Learning to conceive (original by Birgit Zart)
I know, dear ones, it seems so unfair, so cruel, that some women appear to fall pregnant just like that, but others don’t.
I would like to venture into a description of, from our direct connection here individually, the desire for a child, from my point of view.
Out of this there might be one or the other thought in it for us.
In school it’s like that,
some are good at maths and art,
others at biology and sports,
some never learn French, they struggle, don’t understand the vowels as easily as others might, possibly their pronunciation is horrible.
Maybe somebody was like me, I was quite good, always had As or Bs in maths, but I failed at the integral calculus, was dazed and didn’t get a thing anymore.
All around me people seemed to understand integrals and differentials without problems.
They went for a swim at the lake in the afternoons and had As.
I didn’t go for a swim. I studied all the derivations again and again, I couldn’t deal with it and screwed up all the exams.
Because of maths I nearly failed my high-school diploma.
Not because of my son sitting on my lap.
Not because of the teacher, everybody else got it beautifully.
No, simply because of maths. ;-)
Oh, how difficult that was!
To realize, that the powerhouse Biggi couldn’t do something, something, that the whole world seemed to be able to do, just NOT ME!
Then it happens, as it happens when you really, really want something, you start thinking that is HAS to be complicated, to get it HAS to be hard, and HAS to be exhausting.
I worked through the maths-book again.
I went to maths-tutorials.
And the confusion got bad and worse.
Because I drifted away from myself and the way I absorbed things, that is: just like that!
As luck would have it, one day I met a friend who was a mathematician and I told him: “I hate maths!!!!”
He said ‘Sure, all, that don’t get maths hate it. I understand maths and I love it.’
After a short conversation he pulled a piece of paper out of his pocket. Drew a few simple curves on it. And said: ‘This curve is a derivation of that line. That’s how it always is. And it is always as simple as that.’
I was puzzled.
How often had I lost myself in endless rows of numbers and rules! How often had I made numerous mistakes and when I tried to fix them, added some more for good measure!
And then there is this guy and he draws me a line and a curve!
I was speechless, but also fascinated.
In the evening, when Dafti was already sleeping, I took all the maths tasks I could find and tried to reduce all of them down to the line and curve principle. To start with just approximately, without even looking at the numbers.
So what can I tell you: it worked!
Within the shortest possible time I understood all my attempts, understood the important aspects and even managed to correct my own mistakes without any effort.

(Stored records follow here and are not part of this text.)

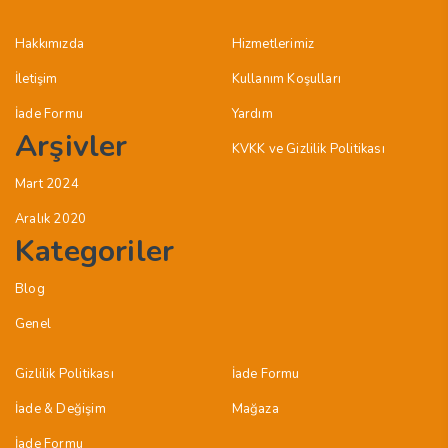
Hakkımızda
Hizmetlerimiz
İletişim
Kullanım Koşulları
İade Formu
Yardım
Arşivler
KVKK ve Gizlilik Politikası
Mart 2024
Aralık 2020
Kategoriler
Blog
Genel
Gizlilik Politikası
İade Formu
İade & Değişim
Mağaza
İade Formu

When I realized my own blind spot, I had a right laugh, left my husband and child at home, met my girlfriend at the pub and got blindingly drunk. Totally hung-over I wrote my maths-test the next day - a B! And even managed to change my predicted F into a pass grade.
What I think what's the MOST important you won’t guess.
Sure, one can do one thing, the other something different.
Some can’t do maths immediately,
others won’t fall pregnant immediately.
The basic idea for me is: I understood something over a long process.
And when my son reached the sixth form, you can imagine what I did:
I pushed aside his long columns of numbers, got a marker pen, drew him a line and a curve and told him the tale of the derivation.
So he would understand maths IMMEDIATELY.
So what’s my point?
From veterinarian medicine we know, that artificially inseminated animals, when they are adults, won’t reproduce. So they get artificially inseminated all over.
After some time, they don’t know anymore, how to procreate and therefore can’t hand the knowledge on to their children. They can’t go and get a marker pen and explain maths to their kids.
So, how wonderful could it be, when we women hit the road to find our own path to fertility. As we are not doing it just for ourselves, but also for our children and their children.
No person can know everything.
Especially not everything equally well.
Or as fast as others.
Someone has to study a matter longer, another something else.
And it isn’t always the case, that just because we really, really want to know how to do something, we have to work especially hard or fast to get it.
Sometimes it is just a little knot that still has to be undone.
For me there is no difference between studying maths and the desire for a child. Because what we are all doing here, in one way or the other, is:
Patiently undoing this or that little knot.
It is easiest when you have calmness within yourself, composure and patience.
Sometimes a puzzle like that can turn into fun, namely when there is calmness already. Then it really relaxes you.
I wish you a lot of joy and patience and send beautiful morning greetings.